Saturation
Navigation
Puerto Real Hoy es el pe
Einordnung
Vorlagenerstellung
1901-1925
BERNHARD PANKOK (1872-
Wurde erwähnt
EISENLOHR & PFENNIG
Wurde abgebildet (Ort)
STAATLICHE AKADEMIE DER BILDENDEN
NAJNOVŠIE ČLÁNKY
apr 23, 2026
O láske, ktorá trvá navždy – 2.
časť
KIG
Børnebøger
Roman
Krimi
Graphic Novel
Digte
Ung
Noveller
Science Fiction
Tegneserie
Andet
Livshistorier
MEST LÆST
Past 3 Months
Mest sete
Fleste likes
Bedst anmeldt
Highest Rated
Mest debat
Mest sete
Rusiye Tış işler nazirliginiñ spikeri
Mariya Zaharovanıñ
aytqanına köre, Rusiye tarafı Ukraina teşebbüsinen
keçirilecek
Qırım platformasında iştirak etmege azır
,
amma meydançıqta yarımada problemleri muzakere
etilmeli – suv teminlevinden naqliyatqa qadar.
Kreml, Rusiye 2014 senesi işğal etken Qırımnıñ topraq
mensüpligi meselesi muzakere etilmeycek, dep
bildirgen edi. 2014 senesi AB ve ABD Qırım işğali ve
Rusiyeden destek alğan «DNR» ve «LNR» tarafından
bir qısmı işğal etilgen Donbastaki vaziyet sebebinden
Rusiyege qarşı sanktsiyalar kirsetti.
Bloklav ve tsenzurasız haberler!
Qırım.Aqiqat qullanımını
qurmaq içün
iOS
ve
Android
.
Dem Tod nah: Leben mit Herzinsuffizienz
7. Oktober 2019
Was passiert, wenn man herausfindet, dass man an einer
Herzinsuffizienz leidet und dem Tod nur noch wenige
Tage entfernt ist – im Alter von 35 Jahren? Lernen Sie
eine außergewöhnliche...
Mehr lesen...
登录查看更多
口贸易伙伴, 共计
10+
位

Task brief:
All of the records above should be transcribed exactly.

Answer for the task:
Saturation
Navigation
Puerto Real Hoy es el pe
Einordnung
Vorlagenerstellung
1901-1925
BERNHARD PANKOK (1872-
Wurde erwähnt
EISENLOHR & PFENNIG
Wurde abgebildet (Ort)
STAATLICHE AKADEMIE DER BILDENDEN
NAJNOVŠIE ČLÁNKY
apr 23, 2026
O láske, ktorá trvá navždy – 2.
časť
KIG
Børnebøger
Roman
Krimi
Graphic Novel
Digte
Ung
Noveller
Science Fiction
Tegneserie
Andet
Livshistorier
MEST LÆST
Past 3 Months
Mest sete
Fleste likes
Bedst anmeldt
Highest Rated
Mest debat
Mest sete
Rusiye Tış işler nazirliginiñ spikeri
Mariya Zaharovanıñ
aytqanına köre, Rusiye tarafı Ukraina teşebbüsinen
keçirilecek
Qırım platformasında iştirak etmege azır
,
amma meydançıqta yarımada problemleri muzakere
etilmeli – suv teminlevinden naqliyatqa qadar.
Kreml, Rusiye 2014 senesi işğal etken Qırımnıñ topraq
mensüpligi meselesi muzakere etilmeycek, dep
bildirgen edi. 2014 senesi AB ve ABD Qırım işğali ve
Rusiyeden destek alğan «DNR» ve «LNR» tarafından
bir qısmı işğal etilgen Donbastaki vaziyet sebebinden
Rusiyege qarşı sanktsiyalar kirsetti.
Bloklav ve tsenzurasız haberler!
Qırım.Aqiqat qullanımını
qurmaq içün
iOS
ve
Android
.
Dem Tod nah: Leben mit Herzinsuffizienz
7. Oktober 2019
Was passiert, wenn man herausfindet, dass man an einer
Herzinsuffizienz leidet und dem Tod nur noch wenige
Tage entfernt ist – im Alter von 35 Jahren? Lernen Sie
eine außergewöhnliche...
Mehr lesen...
登录查看更多
口贸易伙伴, 共计
10+
位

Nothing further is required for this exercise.